(Beginning of Records for the exercise)

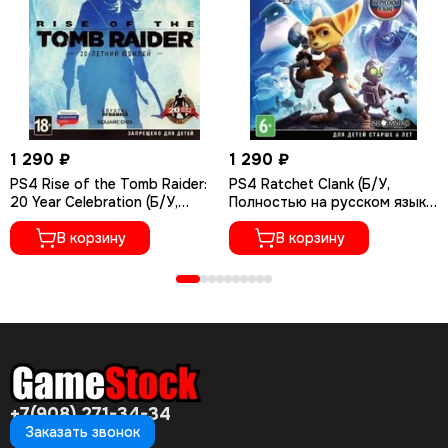
1 290 ₽
1 290 ₽
PS4 Rise of the Tomb Raider:
PS4 Ratchet Сlank (Б/У,
20 Year Celebration (Б/У,
Полностью на русском языке,
Полностью на русском языке,
CUSA-01073)
CUSA-05716)
В корзину
В корзину
+7(908) 271-34-34
Заказать звонок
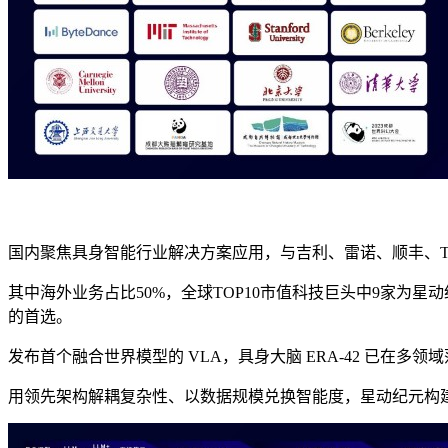
国内聚焦具身智能行业解决方案应用，与吉利、雷诺、顺丰、
其中海外业务占比50%，全球TOP10市值科技巨头中9家为星动
的首选。
发布首个融合世界模型的 VLA，具身大脑 ERA-42 已在多领
用领先架构解耦复杂性、以数据规模兑换智能度，星动纪元构建了物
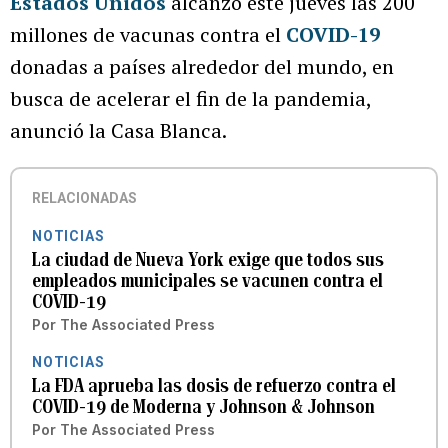
Estados Unidos
alcanzó este jueves las 200
millones de vacunas contra el
COVID-19
donadas a países alrededor del mundo, en
busca de acelerar el fin de la pandemia,
anunció la Casa Blanca.
RELACIONADAS
NOTICIAS
La ciudad de Nueva York exige que todos sus
empleados municipales se vacunen contra el
COVID-19
Por
The Associated Press
NOTICIAS
La FDA aprueba las dosis de refuerzo contra el
COVID-19 de Moderna y Johnson & Johnson
Por
The Associated Press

(End of Records for the exercise)

> Problem: Return exactly the lines from the one containing "RELACIONADAS" to the last line of the data, and nothing more.

> Exercise answer:
RELACIONADAS
NOTICIAS
La ciudad de Nueva York exige que todos sus
empleados municipales se vacunen contra el
COVID-19
Por
The Associated Press
NOTICIAS
La FDA aprueba las dosis de refuerzo contra el
COVID-19 de Moderna y Johnson & Johnson
Por
The Associated Press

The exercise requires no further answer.